Cognitive reactivity as outcome and working mechanism of mindfulness-based cognitive therapy for recurrently depressed patients in remission

Published in: Cognition and Emotion, Volume 32, Issue 2, 371-378

Abstract
“Major depressive disorder is a prevalent condition with high relapse rates. There is evidence that cognitive reactivity is an important vulnerability factor for the recurrence of depression. Mindfulness-based interventions are designed to reduce relapse rates, with cognitive reactivity as one of the proposed working mechanisms. In a randomised controlled trial we compared the effect of mindfulness-based cognitive therapy (MBCT) with treatment-as-usual (TAU) on cognitive reactivity in recurrently depressed patients (N = 115).
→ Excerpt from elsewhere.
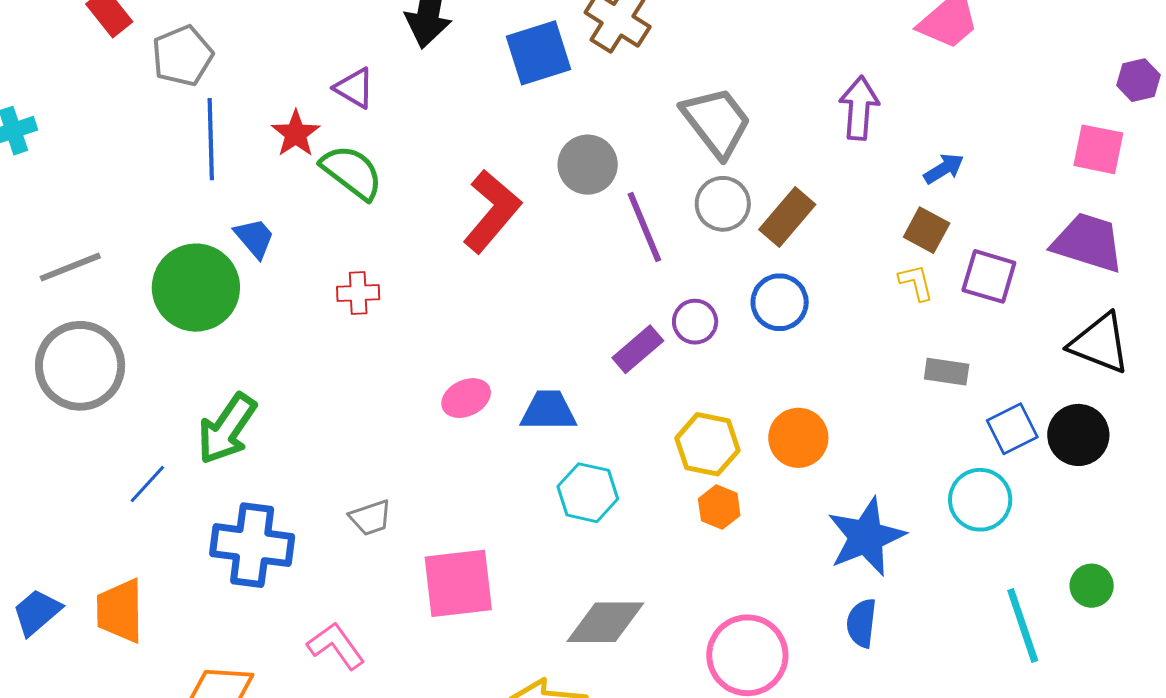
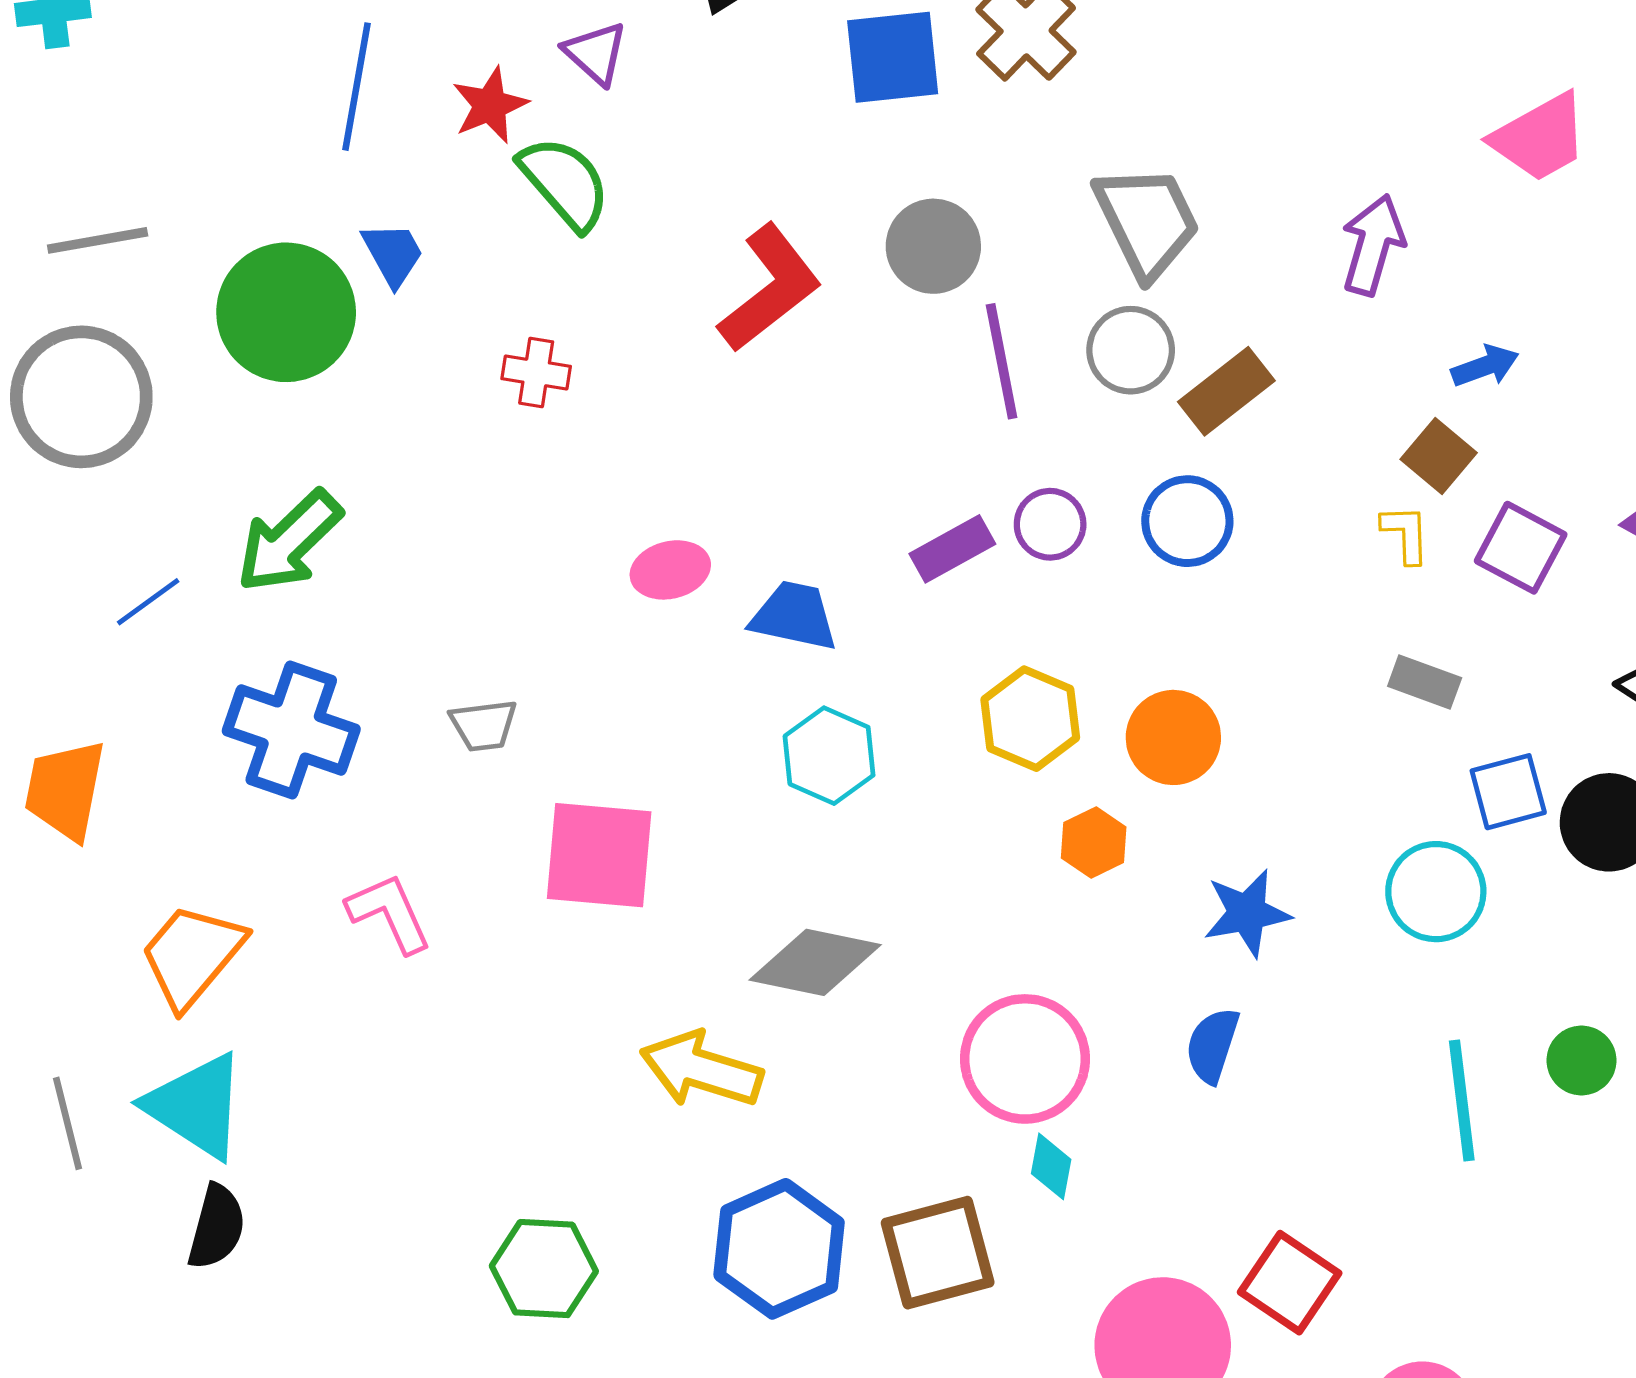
orange hexagon: (719, 507) -> (1094, 843), moved
blue star: (866, 537) -> (1247, 913), size x0.7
Depressive symptoms, cognitive reactivity, and mindfulness skills were assessed pre and post treatment. Patients in the MBCT group reported a significantly greater reduction in cognitive reactivity than those in the TAU group (d = .51). The reduction of cognitive reactivity appeared to mediate the association between MBCT/TAU and decrease of depressive symptoms, using pre and post scores. The current study provides evidence that MBCT reduces cognitive reactivity and preliminary evidence that cognitive reactivity is a working mechanism of MBCT.”